Рошфор: Если слуга аббата Пианези счел возможным оставить без призора и присмотра неизвестного посланника, то Рошфору и подавно не было до последнего никакого дела. Скользнув равнодушным взглядом по лакею, расположившемуся у стены в типично южной лениво-вольготной позе far niente, граф возвратился на третий этаж. Там бретер, образно выражаясь, менял потрепанное облачение Марса для свидания с Венерой, а Беппо с невозмутимым видом готовился принять в свое ведение изодранный костюм, словно в доме господина аббата, «человека сугубо мирного», чинить пострадавшее в драке платье было в привычном обыкновении. Рошфор в молчании сел в кресло и принялся неторопливо перелистывать «Записки о Галльской войне», чуть искоса поглядывая на быстрые движения своего спутника. Он подумал, что де Ронэ быстр не только на руку и на слово: внизу тот едва не вспылил. Плохо. Но все ж сумел сдержаться. Чуть лучше. – Приятного вечера, – негромко проговорил граф, не отрывая взгляда от страницы, когда его спутник направился к двери.

Теодор де Ронэ: – И вам. Полистайте на досуге. Напрочь забыв о несостоявшейся размолвке, он передал Рошфору принесенный с собой рукописный памфлет, который бережно положил на кровать, прежде чем начать переодеваться. Все, что можно было различить на истрепанном до дыр титульном листе, было слово Fior. Минутой позже Теодор, в новом платье, отличавшемся от старого только отсутствием прорех и грязи, и его провожатый, зажигавший на ходу свой фонарь, быстрым шагом покинули палаццо Дзери. А еще через два часа в дверь выходившего на закоулки campo черного хода постучался замурзанный мальчонка. – Для его светлости синьора графа, – объяснил он появившемуся на пороге Беппо, протягивая ему исписанный с обеих сторон грязный клочок бумаги, который, даже попадись он человеку, умеющему читать по-французски, немногое бы ему сообщил: Есть новости, касающиеся барона де Кресси. – Я подожду, – пообещал мальчишка. Не скрывая отвращения, лакей двумя пальцами взял покрытую пятнами записку, закрыл дверь, оставляя посланца в темноте, и отправился к адресату, не позабыв сначала тщательно задвинуть засов.

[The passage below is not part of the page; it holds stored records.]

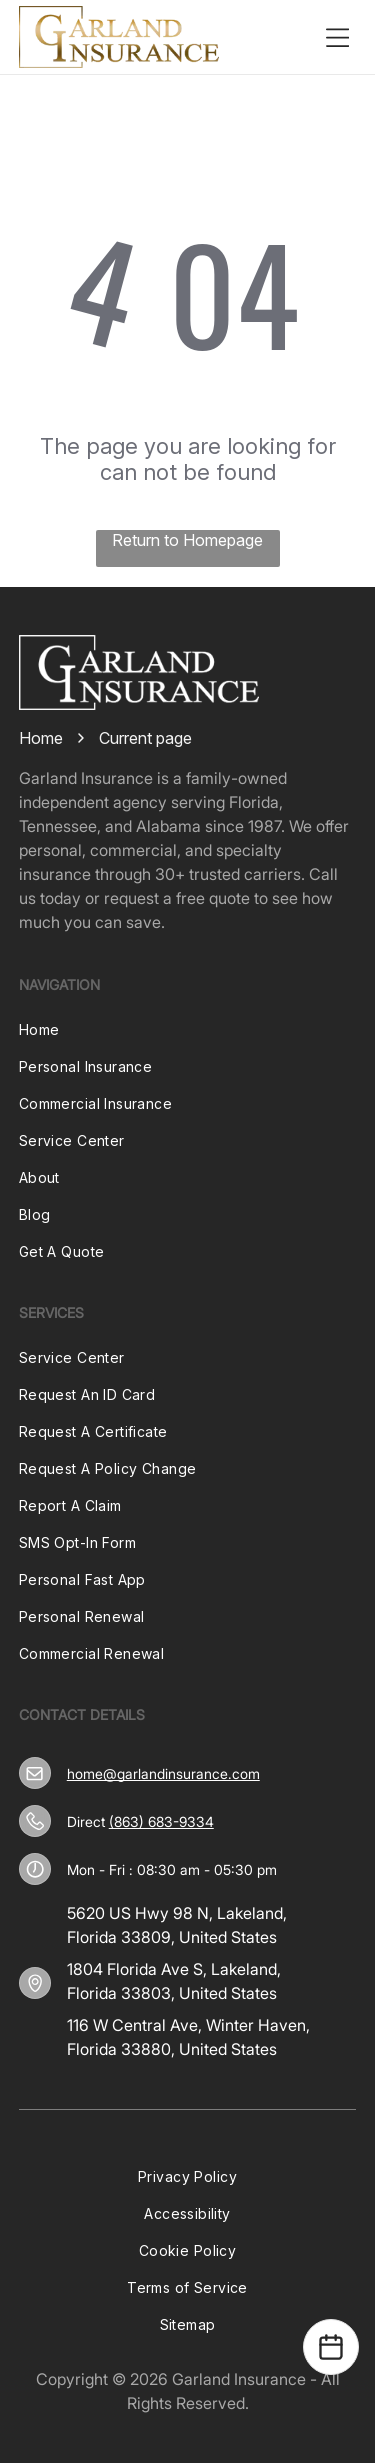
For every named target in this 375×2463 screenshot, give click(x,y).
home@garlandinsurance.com (163, 1773)
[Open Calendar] (331, 2347)
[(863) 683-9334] (35, 1821)
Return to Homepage (187, 540)
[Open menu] (337, 37)
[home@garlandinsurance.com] (34, 1773)
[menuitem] (188, 1029)
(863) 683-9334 (161, 1821)
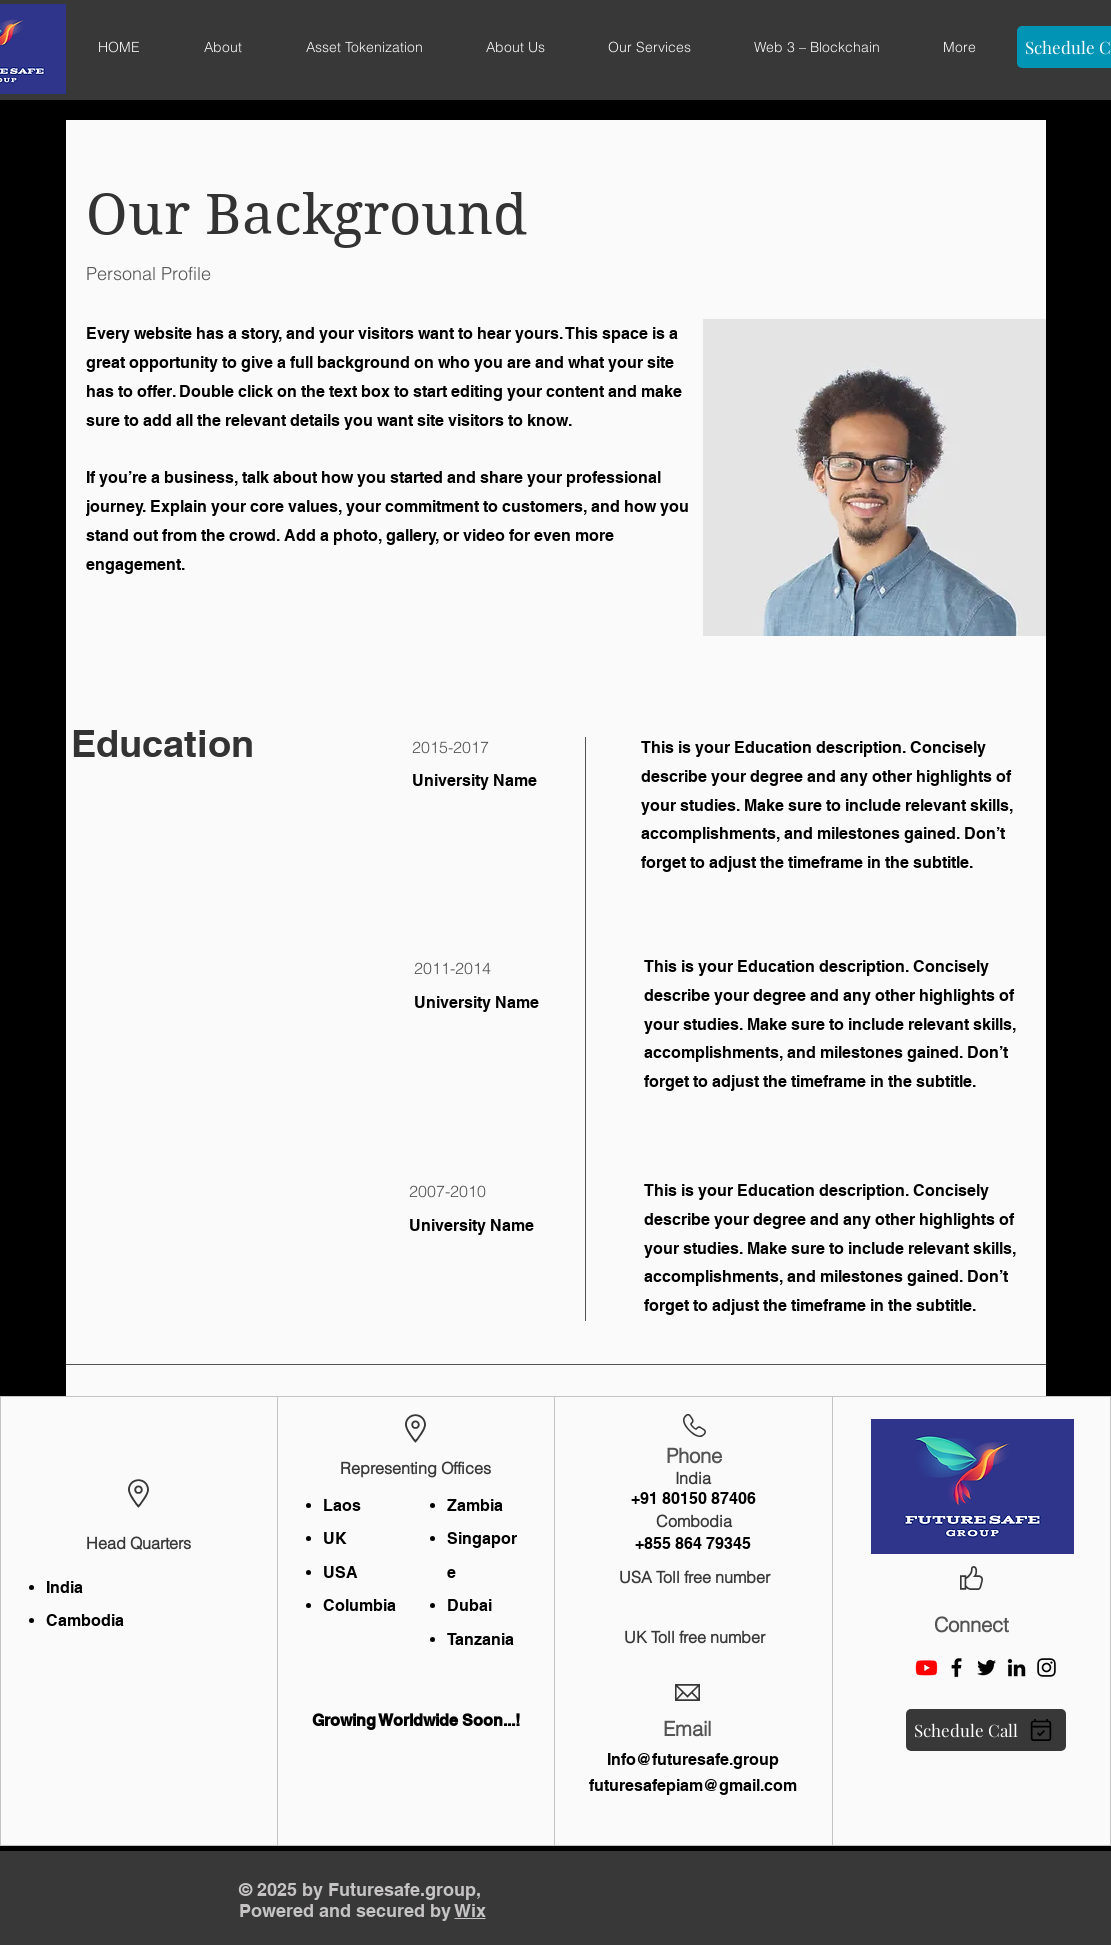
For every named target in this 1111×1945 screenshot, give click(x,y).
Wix (470, 1910)
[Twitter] (986, 1667)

Рошфор: Новое явление Беппо с запиской вызвало ироничное поднятие левой брови графа, однако криво нацарапанная короткая фраза прогнала из глаз Рошфора всякий намек на веселье. – Кто принес? – отрывисто спросил он. – Мальчишка, – лаконично ответил Беппо. – Ждет вашу милость на улице. Последнее уточнение без лишних слов поясняло социальный статус вестника в глазах почтенного слуги из уважаемого дома. Рошфор кивнул, но прежде чем спуститься вниз, надел перевязь со шпагой, низко надвинул на лоб шляпу и накинул старый плащ, в котором выходил днем. Как и говорил Беппо, у черного входа за порогом нетерпеливо переминался с ноги на ногу щуплый мальчишка. Граф на мгновение показал ему испачканный обрывок бумаги, который тот доставил. – Ну? – хмуро потребовал он дальнейших разъяснений.

Dramatis personae: Над головой еле слышно скрипнула створка окна. Мальчишка быстрым движением почесал одну босую ногу о другую. – Ну, чего… Ждут вас, ваша светлость, – сообщил он на местном наречии, явно и мысли не допуская, что его могут не понять. – Я провожу, недалеко тут. Подтверждая слово делом, он устремился было прочь, но тотчас же вернулся. – Фонарь только захватите, да? – посоветовал он с неосознанным превосходством человека, которому ночная темень не причиняла особых неудобств. – А то и навернуться можно.

Рошфор: Рошфор помедлил и вместо ответа обернулся к Беппо, с угрюмым видом державшемуся чуть позади. Тот неохотно перевел указания юного проныры. – Bene, – принял решение граф и, видимо, исчерпав этим коротким сказанным с явственным акцентом словом свое знание итальянского, повелительно бросил слуге по-испански: – Фонарь! Через минуту получив требуемое, Рошфор последовал за своим проводником, как Данте за Вергилием.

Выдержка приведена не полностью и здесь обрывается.